Utilizada por jovens da Geração Z, a icônica bandeira pirata do mangá japonês virou instrumento de contestação política em países como Indonésia, Peru e Madagascar
Num cenário cada vez mais conectado, visual e simbólico, a Geração Z tem reconfigurado as formas de protesto ao redor do mundo. E um dos símbolos mais curiosos dessa nova onda de ativismo juvenil vem diretamente da cultura pop japonesa: a bandeira pirata do anime e mangá “One Piece”, conhecida como Jolly Roger.
Desde julho de 2025, o estandarte com a caveira de chapéu de palha sobre dois ossos cruzados tem surgido com frequência crescente em protestos de rua em pelo menos três países — Indonésia, Peru e Madagascar — como uma espécie de grito visual de insatisfação política, resistência e desejo de liberdade.
“A Jolly Roger não representa vandalismo ou violência, mas sim o espírito de desobediência criativa de uma geração que não quer se calar diante de governos centralizadores ou corruptos”, dizem manifestantes nas redes.

Indonésia: a origem da nova onda
A onda começou em Jacarta, capital da Indonésia, quando o presidente Prabowo Subianto pediu que a população hasteasse a bandeira vermelha e branca em celebração ao Dia da Independência (17 de agosto). Como resposta, milhares de jovens passaram a pendurar a bandeira de “One Piece” em casas, muros, carros e perfis nas redes.
A escolha não foi por acaso. Em One Piece, os piratas liderados por Monkey D. Luffy erguem a Jolly Roger como símbolo de liberdade absoluta, em oposição a governos opressores e instituições autoritárias.
“Amamos a Indonésia, mas não o caminho que ela está tomando”, declararam manifestantes à imprensa local.

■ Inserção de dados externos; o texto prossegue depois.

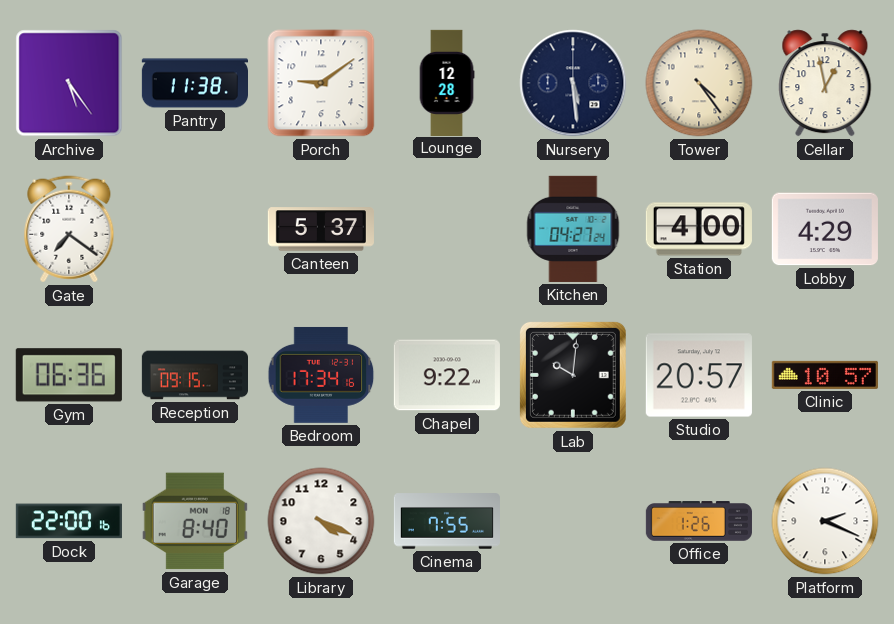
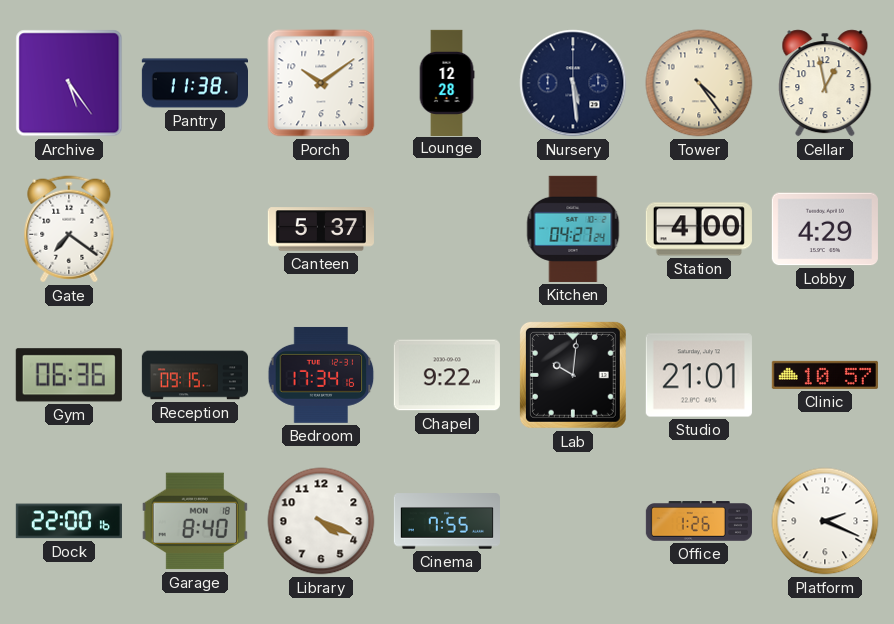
Porch: 9:09 -> 10:09
Studio: 20:57 -> 21:01
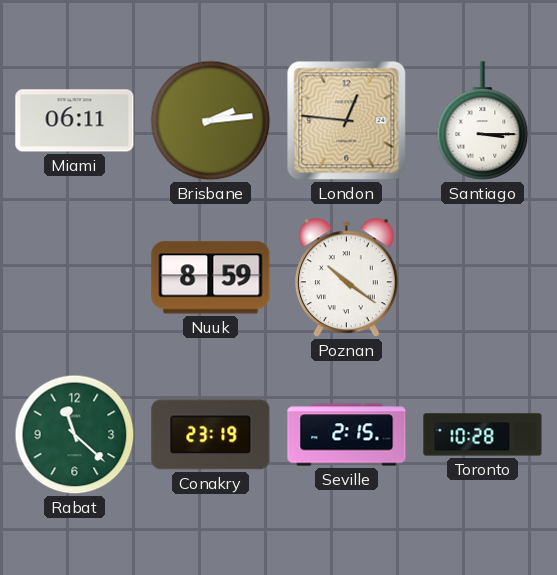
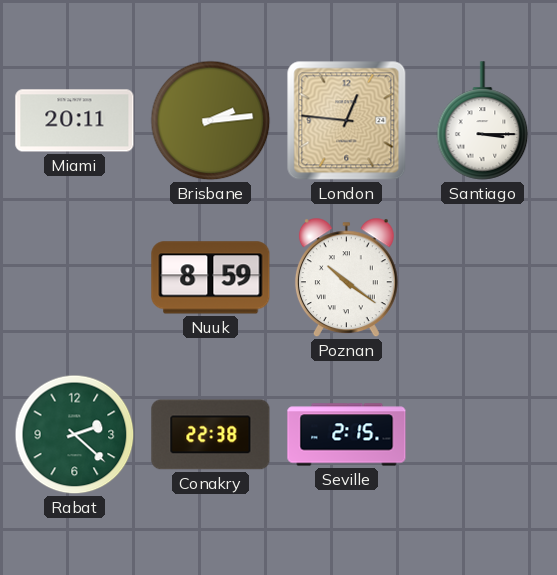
Miami: 06:11 -> 20:11
Rabat: 11:22 -> 2:22
Conakry: 23:19 -> 22:38
Toronto: 10:28 -> none
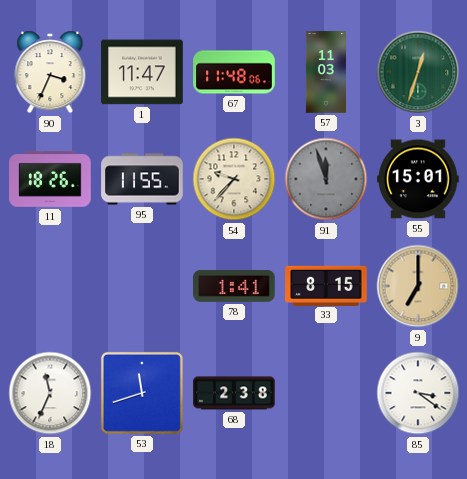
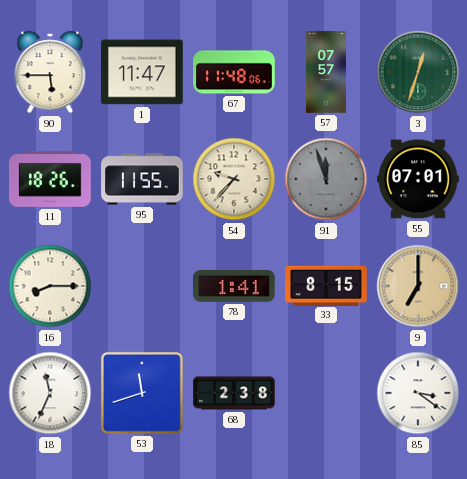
90: 3:34 -> 5:45
57: 11:03 -> 07:57
55: 15:01 -> 07:01
16: none -> 8:15
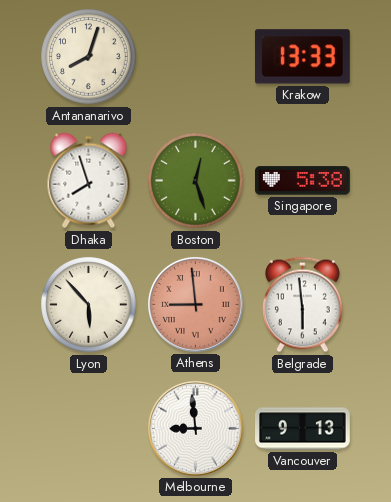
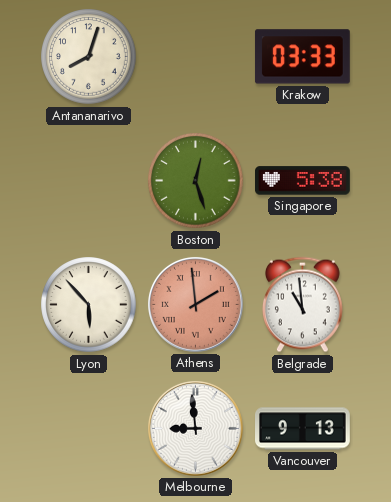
Krakow: 13:33 -> 03:33
Dhaka: 7:57 -> none
Athens: 8:59 -> 1:59
Belgrade: 5:59 -> 10:59
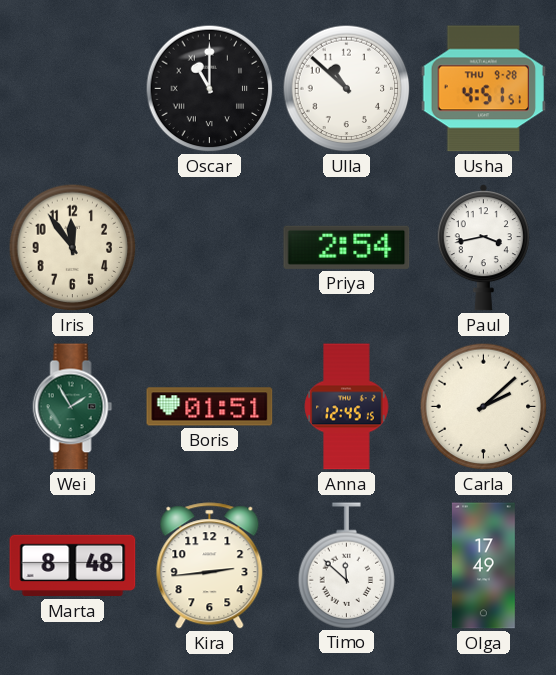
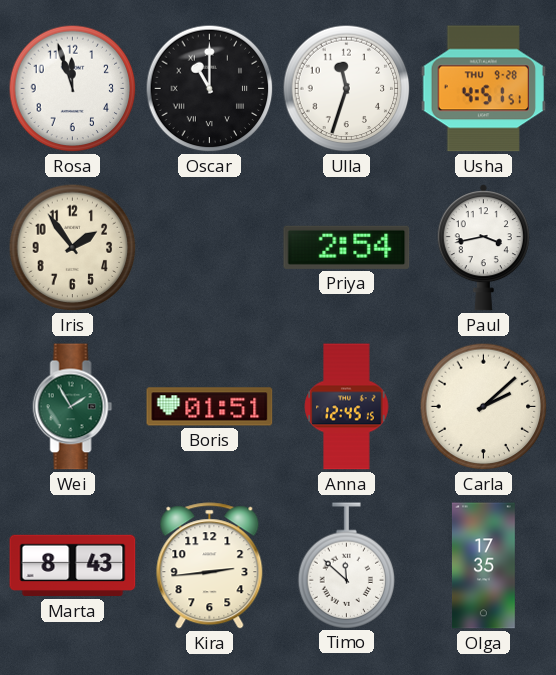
Rosa: none -> 11:57
Ulla: 10:52 -> 11:33
Iris: 11:54 -> 1:54
Marta: 8:48 -> 8:43
Olga: 17:49 -> 17:35
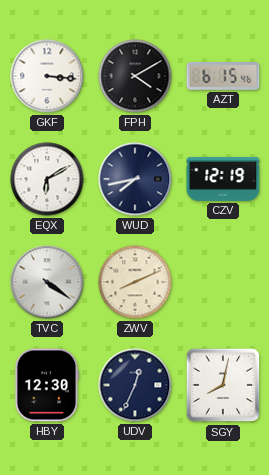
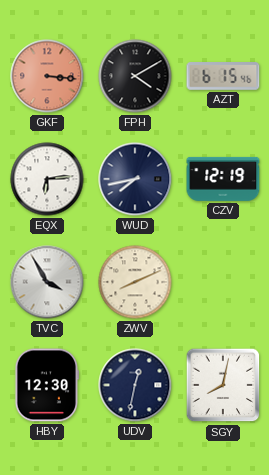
GKF dial: white -> salmon
EQX: 6:10 -> 6:14
TVC: 4:21 -> 3:55
UDV: 12:34 -> 12:32
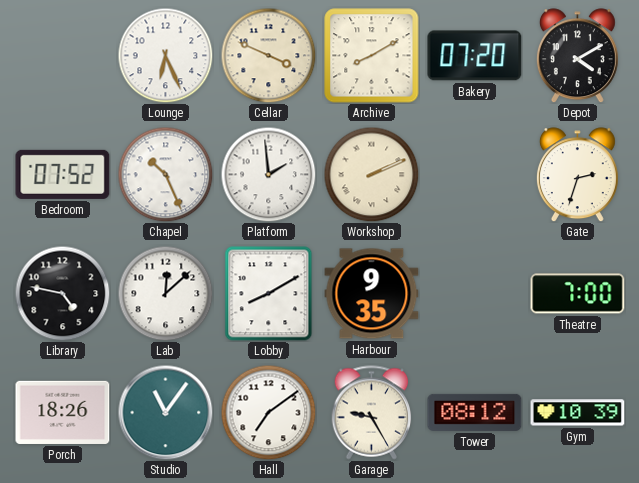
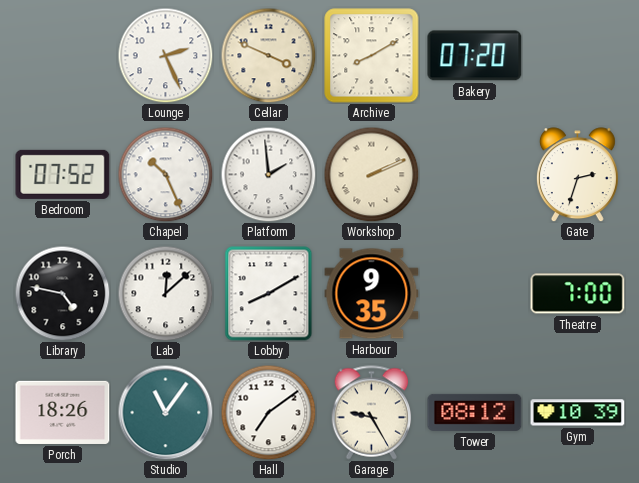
Lounge: 6:26 -> 2:26
Depot: 4:10 -> none
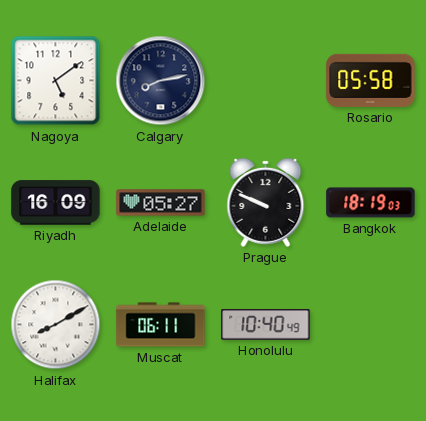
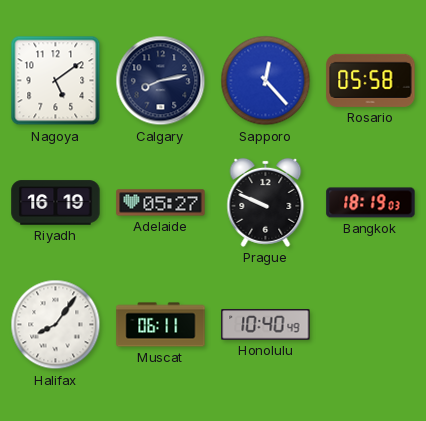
Sapporo: none -> 12:23
Riyadh: 16:09 -> 16:19
Halifax: 8:10 -> 8:06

A resposta do governo foi ambígua. O ministro Prasetyo Hadi afirmou que o presidente “não tem objeções” quanto ao uso criativo da bandeira, desde que não seja colocada ao lado da nacional, “de forma a gerar comparações ou conflitos”. Já a polícia de Jacarta declarou estar “monitorando o uso de símbolos não nacionais que possam comprometer o espírito do nacionalismo”.

Peru: protesto contra reformas e corrupção
Em setembro, foi a vez do Peru adotar a bandeira pirata nos atos. Jovens tomaram as ruas em protesto contra uma nova lei que obriga todos os maiores de 18 anos a se filiarem a uma instituição previdenciária. Mas o estopim revelou algo maior: críticas ao governo central, denúncias de corrupção, crise econômica e aumento da violência.
O uso da Jolly Roger foi simbólico: um gesto de descrença nas instituições, reforçando o sentimento de que o Estado não representa mais a população jovem — uma juventude que cresceu online, com narrativas sobre justiça e resistência vindo, inclusive, de animes e jogos.
Madagascar: apagões e pressão popular
Ainda em setembro, o símbolo surgiu também em Madagascar, país que vive uma grave crise energética e de abastecimento de água. Com manifestações lideradas pela Geração Z, a situação se agravou a ponto de o presidente Andry Rajoelina dissolver o governo.
Nem isso foi suficiente. Os jovens pedem a renúncia do presidente, além da dissolução da comissão eleitoral, do Senado e da Suprema Corte.
Em meio às bandeiras nacionais e cartazes tradicionais, a caveira com o chapéu de palha balança no vento como um lembrete visual de que os símbolos mudaram — e os protestos também.
Por que a Jolly Roger?
Originalmente usada por piratas reais no século XVII, a Jolly Roger sempre foi um símbolo de rebeldia. Mas no universo de One Piece, ela representa algo mais: a busca por um mundo sem amarras, onde cada tripulação decide seu próprio destino.
Para a Geração Z, isso dialoga profundamente com a sensação de frustração frente a promessas quebradas por sistemas políticos tradicionais.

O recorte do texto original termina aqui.